DATA PROVIDED:
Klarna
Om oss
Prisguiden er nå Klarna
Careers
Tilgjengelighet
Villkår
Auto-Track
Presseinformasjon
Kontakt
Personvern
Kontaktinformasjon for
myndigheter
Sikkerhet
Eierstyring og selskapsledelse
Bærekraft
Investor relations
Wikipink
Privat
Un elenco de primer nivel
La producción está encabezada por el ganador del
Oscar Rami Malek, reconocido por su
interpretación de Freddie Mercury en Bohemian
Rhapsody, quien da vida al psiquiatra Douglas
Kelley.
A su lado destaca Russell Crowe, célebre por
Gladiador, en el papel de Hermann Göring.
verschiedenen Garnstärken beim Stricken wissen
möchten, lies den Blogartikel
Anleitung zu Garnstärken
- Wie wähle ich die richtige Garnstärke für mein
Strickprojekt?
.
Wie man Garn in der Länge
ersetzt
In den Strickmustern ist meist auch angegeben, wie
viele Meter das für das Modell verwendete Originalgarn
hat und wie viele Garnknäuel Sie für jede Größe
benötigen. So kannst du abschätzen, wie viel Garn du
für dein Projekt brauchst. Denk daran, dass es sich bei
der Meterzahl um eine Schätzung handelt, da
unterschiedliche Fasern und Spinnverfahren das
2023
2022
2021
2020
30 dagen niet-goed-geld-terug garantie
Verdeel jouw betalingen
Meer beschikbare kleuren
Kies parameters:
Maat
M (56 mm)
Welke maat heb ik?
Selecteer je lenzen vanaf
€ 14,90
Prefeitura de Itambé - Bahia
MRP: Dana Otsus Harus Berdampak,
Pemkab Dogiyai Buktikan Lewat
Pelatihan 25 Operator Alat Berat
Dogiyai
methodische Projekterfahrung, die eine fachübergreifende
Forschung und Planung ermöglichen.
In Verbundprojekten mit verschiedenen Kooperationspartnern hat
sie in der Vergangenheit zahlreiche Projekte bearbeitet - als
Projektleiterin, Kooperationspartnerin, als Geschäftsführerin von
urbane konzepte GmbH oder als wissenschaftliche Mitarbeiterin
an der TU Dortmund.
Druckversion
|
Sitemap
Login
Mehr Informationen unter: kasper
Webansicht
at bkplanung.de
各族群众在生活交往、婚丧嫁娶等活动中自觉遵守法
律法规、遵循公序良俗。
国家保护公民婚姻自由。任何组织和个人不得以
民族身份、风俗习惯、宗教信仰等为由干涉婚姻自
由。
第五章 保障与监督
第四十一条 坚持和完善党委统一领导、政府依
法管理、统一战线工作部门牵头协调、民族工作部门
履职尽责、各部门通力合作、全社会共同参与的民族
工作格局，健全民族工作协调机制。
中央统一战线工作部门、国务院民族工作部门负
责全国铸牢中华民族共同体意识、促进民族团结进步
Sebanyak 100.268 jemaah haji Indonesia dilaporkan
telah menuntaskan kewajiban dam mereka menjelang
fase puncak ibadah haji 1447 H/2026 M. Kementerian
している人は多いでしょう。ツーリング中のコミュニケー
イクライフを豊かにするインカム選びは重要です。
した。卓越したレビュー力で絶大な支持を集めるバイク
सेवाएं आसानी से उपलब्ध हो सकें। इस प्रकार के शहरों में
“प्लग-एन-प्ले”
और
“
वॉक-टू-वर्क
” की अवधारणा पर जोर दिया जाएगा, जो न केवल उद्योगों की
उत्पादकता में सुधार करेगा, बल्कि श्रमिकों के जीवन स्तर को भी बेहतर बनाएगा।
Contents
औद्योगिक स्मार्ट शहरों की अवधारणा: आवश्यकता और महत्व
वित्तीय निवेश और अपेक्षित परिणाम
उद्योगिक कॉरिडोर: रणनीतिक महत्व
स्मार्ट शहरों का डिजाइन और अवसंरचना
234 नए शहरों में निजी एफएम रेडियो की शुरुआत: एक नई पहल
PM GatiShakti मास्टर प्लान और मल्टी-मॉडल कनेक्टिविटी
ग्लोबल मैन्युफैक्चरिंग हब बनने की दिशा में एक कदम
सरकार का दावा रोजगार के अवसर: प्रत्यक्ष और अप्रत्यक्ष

WORK TO COMPLETE: Transcribe only the trailing portion of the entries above: the line that contains "各族群众在生活交往、婚丧嫁娶等活动中自觉遵守法" and each line after it.

REPLY:
各族群众在生活交往、婚丧嫁娶等活动中自觉遵守法
律法规、遵循公序良俗。
国家保护公民婚姻自由。任何组织和个人不得以
民族身份、风俗习惯、宗教信仰等为由干涉婚姻自
由。
第五章 保障与监督
第四十一条 坚持和完善党委统一领导、政府依
法管理、统一战线工作部门牵头协调、民族工作部门
履职尽责、各部门通力合作、全社会共同参与的民族
工作格局，健全民族工作协调机制。
中央统一战线工作部门、国务院民族工作部门负
责全国铸牢中华民族共同体意识、促进民族团结进步
Sebanyak 100.268 jemaah haji Indonesia dilaporkan
telah menuntaskan kewajiban dam mereka menjelang
fase puncak ibadah haji 1447 H/2026 M. Kementerian
している人は多いでしょう。ツーリング中のコミュニケー
イクライフを豊かにするインカム選びは重要です。
した。卓越したレビュー力で絶大な支持を集めるバイク
सेवाएं आसानी से उपलब्ध हो सकें। इस प्रकार के शहरों में
“प्लग-एन-प्ले”
और
“
वॉक-टू-वर्क
” की अवधारणा पर जोर दिया जाएगा, जो न केवल उद्योगों की
उत्पादकता में सुधार करेगा, बल्कि श्रमिकों के जीवन स्तर को भी बेहतर बनाएगा।
Contents
औद्योगिक स्मार्ट शहरों की अवधारणा: आवश्यकता और महत्व
वित्तीय निवेश और अपेक्षित परिणाम
उद्योगिक कॉरिडोर: रणनीतिक महत्व
स्मार्ट शहरों का डिजाइन और अवसंरचना
234 नए शहरों में निजी एफएम रेडियो की शुरुआत: एक नई पहल
PM GatiShakti मास्टर प्लान और मल्टी-मॉडल कनेक्टिविटी
ग्लोबल मैन्युफैक्चरिंग हब बनने की दिशा में एक कदम
सरकार का दावा रोजगार के अवसर: प्रत्यक्ष और अप्रत्यक्ष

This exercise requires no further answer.